Normally it can take quite a while to get through the quarantine section of arrivals at Auckland and because we had taken George the Giraffe (a carved wooden giraffe), one of our few African souvenirs with us, we had anticipated that we would be quite a while and had suggested to Gavin’s parents that they didn’t rush to be at the airport for the arrival time. So of course the plane was early and we were through Immigration, Customs and Quarantine in 10 minutes flat and out into the arrivals hall just about the time the plane was due to arrive waiting to be welcomed back. Pete and Trish were not far behind though and soon we were on our way again. After popping in to see Gavin’s sister and her boyfriend, Kathryn and Alan, who live in Auckland we carried on back to Warkworth.
The following day we drove out to the Wenzlick farm at Matakana where Gavin’s uncle and aunt, Bryan and Bev, have been looking after the trusty Suzuki in one of their sheds.

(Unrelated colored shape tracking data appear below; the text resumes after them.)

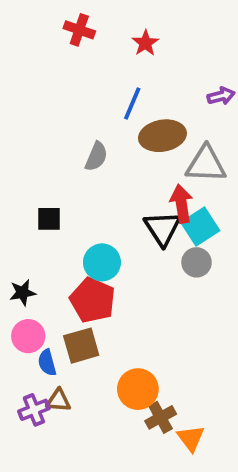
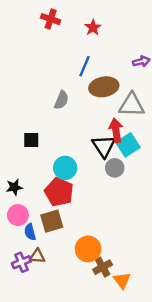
gray circle: (196, 262) -> (115, 168), moved

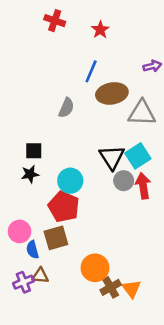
red arrow: (116, 130) -> (143, 186), moved
black star: (14, 187) -> (30, 174), moved
orange triangle: (122, 280) -> (131, 289), moved

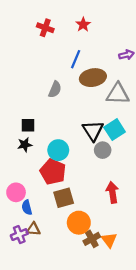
red cross: (55, 21) -> (45, 28), moved
red arrow: (143, 186) -> (112, 192), moved
brown square: (56, 238) -> (64, 198), moved

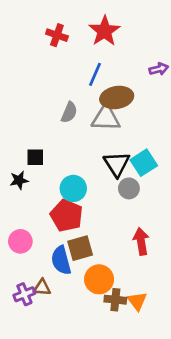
red star: (83, 25) -> (104, 31), size x1.6
gray triangle: (118, 94) -> (106, 118), moved
black star: (25, 145) -> (19, 180), moved
blue semicircle: (27, 207) -> (61, 260), moved, size x1.5
brown cross: (92, 239) -> (115, 300), turned 35

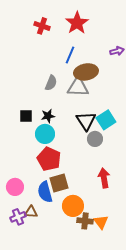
black star: (19, 180) -> (48, 116), moved
cyan circle: (73, 188) -> (45, 134), moved
pink circle: (20, 241) -> (15, 187), moved

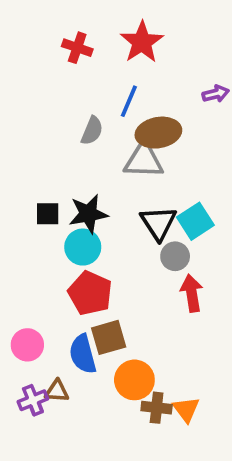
gray semicircle: (51, 83) -> (92, 131), moved
black star: (48, 116) -> (88, 214), size x1.5
red arrow: (104, 178) -> (192, 293), moved

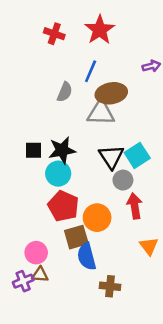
pink circle: (27, 345) -> (36, 253), moved
blue semicircle: (83, 354) -> (87, 257), moved
orange circle: (134, 380) -> (97, 218), moved
orange triangle: (186, 409) -> (149, 246), moved

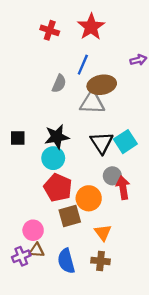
black square: (34, 150) -> (18, 138), moved
gray circle: (123, 180) -> (112, 176), moved
orange triangle: (149, 246) -> (103, 233), moved
blue semicircle: (87, 257) -> (66, 261), moved

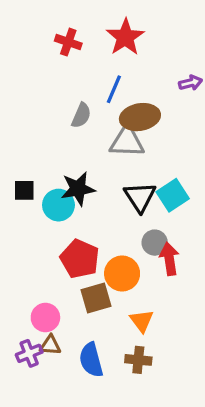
cyan circle: (53, 158) -> (58, 205), moved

When we parked it up, nearly 18 months ago, we forgot to disconnect the battery and after a few tows around by tractor (it is a rather hilly and very, very, very wet farm at the moment) the little beast refused to start so off went Gavin to buy a new battery while Bev and I studied the waterlogged garden, it has been raining here for weeks. The new battery did the trick and it started first time- what a beauty. It may not be the most luxurious or modern little beast but it even made it through a Warrant of Fitness without any problems, after washing all the bird poo off.
Over the next few days we caught up with many more members of Gavin’s family and friends. We have made a couple of trips down to Auckland to get into progress importing the car and in all honesty, not be down on Australia, but it does seem to be a lot more straight forward than our last country.
So now we have been back for a week. Yesterday we unpacked the car from the container and our hard work and David’s hard work seems to have paid off. The car passed its quarantine (MAF) inspection with flying colours, apart from a quick hovering up of a little dust and sand that had shaken down during shipping no further cleaning or fumigation was required. A process which had taken 11 hours in Fremantle took only a couple of hours in Auckland. In the afternoon the car was transported to a vehicle compliance testing station where inspectors are going through it with a fine tooth comb to ensure that it meets all the Kiwi safety regulations. Gavin has been worrying about this inspection ever since we departed the UK so we just hope that it goes OK. Fingers crossed.